= Zhao Deyin =

Zhao Deyin (趙德諲) (died 892), formally the Prince of Huai'an (淮安王), was a warlord late in the Chinese dynasty Tang dynasty, who initially served as a general under the pretender emperor Qin Zongquan. When Qin neared defeat, Zhao declared loyalty to Tang instead, and was able to retain control of Zhongyi Circuit (忠義, headquartered in modern Xiangyang, Hubei), which, after his death, was passed to his son Zhao Kuangning.

== Background and service under Qin Zongquan ==
It is not known when Zhao Deyin was born. His family was from Cai Prefecture (蔡州, in modern Zhumadian, Henan). At some point, he became an officer under Qin Zongquan, who was then the Tang military governor (Jiedushi) of Fengguo Circuit (奉國, headquartered at Cai Prefecture). When Qin was involved in the Tang forces' campaigns against the major agrarian rebel Huang Chao, Zhao had battlefield accomplishments and was rewarded by being made the prefect of Shen Prefecture (申州, in modern Xinyang, Henan).

By 884, Huang, whom Qin briefly submitted to, had been defeated and killed, but by that point Qin had become a renegade and was pillaging nearby circuits. When fellow renegade general Lu Yanhong attacked Shannan East Circuit (山南東道, headquartered in modern Xiangfan, Hubei) in winter 884, Qin sent Zhao and Qin Gao (秦誥) to join Lu in the attack, forcing the military governor of Shannan East, Liu Jurong (劉巨容) to abandon Shannan East's capital Xiang Prefecture (襄州) and flee to Chengdu. Lu subsequently took over Zhongwu Circuit (忠武, headquartered in modern Xuchang, Henan), apparently allowing Zhao to take over Shannan East.

In winter 887, by which time Qin had declared himself emperor with his capital at Cai Prefecture, Zhao, still then serving under Qin and whom Qin had made the acting military governor of Shannan East, attacked Jingnan Circuit (荊南, headquartered in modern Jingzhou, Hubei). Zhao captured it and killed the Tang military governor of Jingnan, Zhang Gui. He then left his officer Wang Jianzhao in control of Jingnan's capital Jiangling Municipality. It was said that after the battle, only several hundred households remained at Jiangling. However, in summer 888, the Tang general Guo Yu attacked Jiangling and expelled Wang, taking over Jingnan Circuit.

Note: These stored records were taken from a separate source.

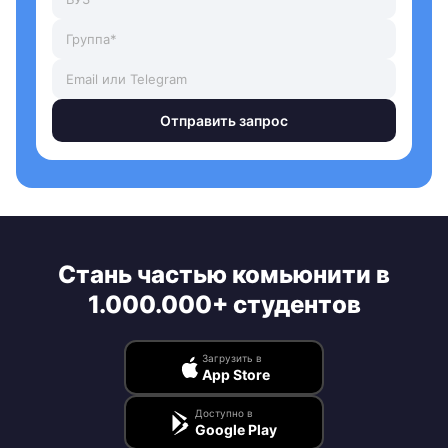
Отправить запрос
Стань частью комьюнити в
1.000.000+ студентов
Загрузить в
App Store
Доступно в
Google Play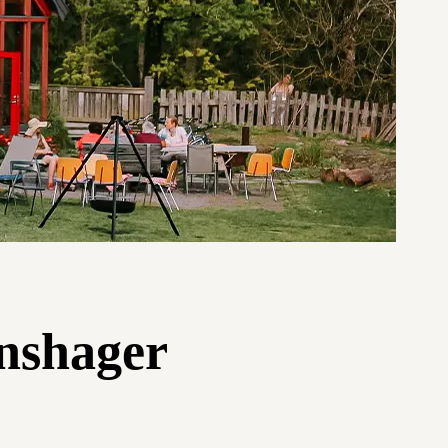
onshager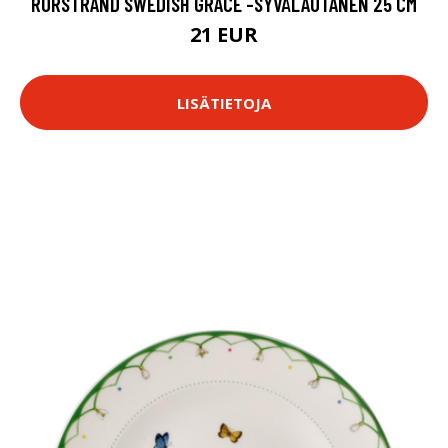
RÖRSTRAND SWEDISH GRACE -SYVÄLAUTANEN 25 CM
21 EUR
LISÄTIETOJA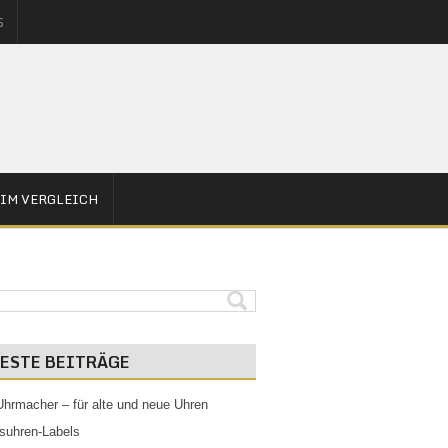
S
IM VERGLEICH
ESTE BEITRÄGE
Uhrmacher – für alte und neue Uhren
suhren-Labels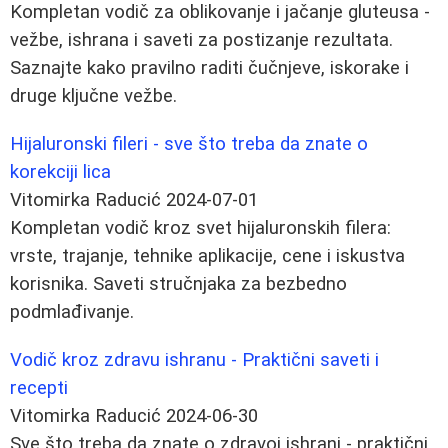
Kompletan vodič za oblikovanje i jačanje gluteusa -
vežbe, ishrana i saveti za postizanje rezultata.
Saznajte kako pravilno raditi čučnjeve, iskorake i
druge ključne vežbe.
Hijaluronski fileri - sve što treba da znate o
korekciji lica
Vitomirka Raducić
2024-07-01
Kompletan vodič kroz svet hijaluronskih filera:
vrste, trajanje, tehnike aplikacije, cene i iskustva
korisnika. Saveti stručnjaka za bezbedno
podmlađivanje.
Vodič kroz zdravu ishranu - Praktični saveti i
recepti
Vitomirka Raducić
2024-06-30
Sve što treba da znate o zdravoj ishrani - praktični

== Redeclaration of loyalty to Tang ==
After Guo Yu seized Jingnan from Zhao Deyin, Zhao, realizing by that point that Qin Zongquan, who had recently been repeatedly defeated by Zhu Quanzhong, the Tang military governor of Xuanwu Circuit (宣武, headquartered in modern Kaifeng, Henan), was nearing defeat, made overtures to then-reigning Tang emperor Emperor Zhaozong and Zhu, submitting his circuit to Tang. Zhu thus suggested to Emperor Zhaozong that Zhao's submission be accepted and that Zhao be made his own deputy in the operations against Qin. Emperor Zhaozong thus renamed Shannan East to Zhongyi (meaning "faithful and righteous") and made Zhao its military governor as well as the deputy commander of the overall operations against Qin (with Zhu being the commander). After Qin was deposed by his own officers and delivered to Zhu (and eventually delivered to the imperial capital Chang'an to be executed in spring 889), Zhao was given the honorary chancellor designation of Zhongshu Ling (中書令) and was created the Prince of Huai'an. He died in spring 892 and was succeeded by his son Zhao Kuangning.

== Notes and references ==

- New Book of Tang, vol. 186.
- Zizhi Tongjian, vols. 256, 257, 258, 259.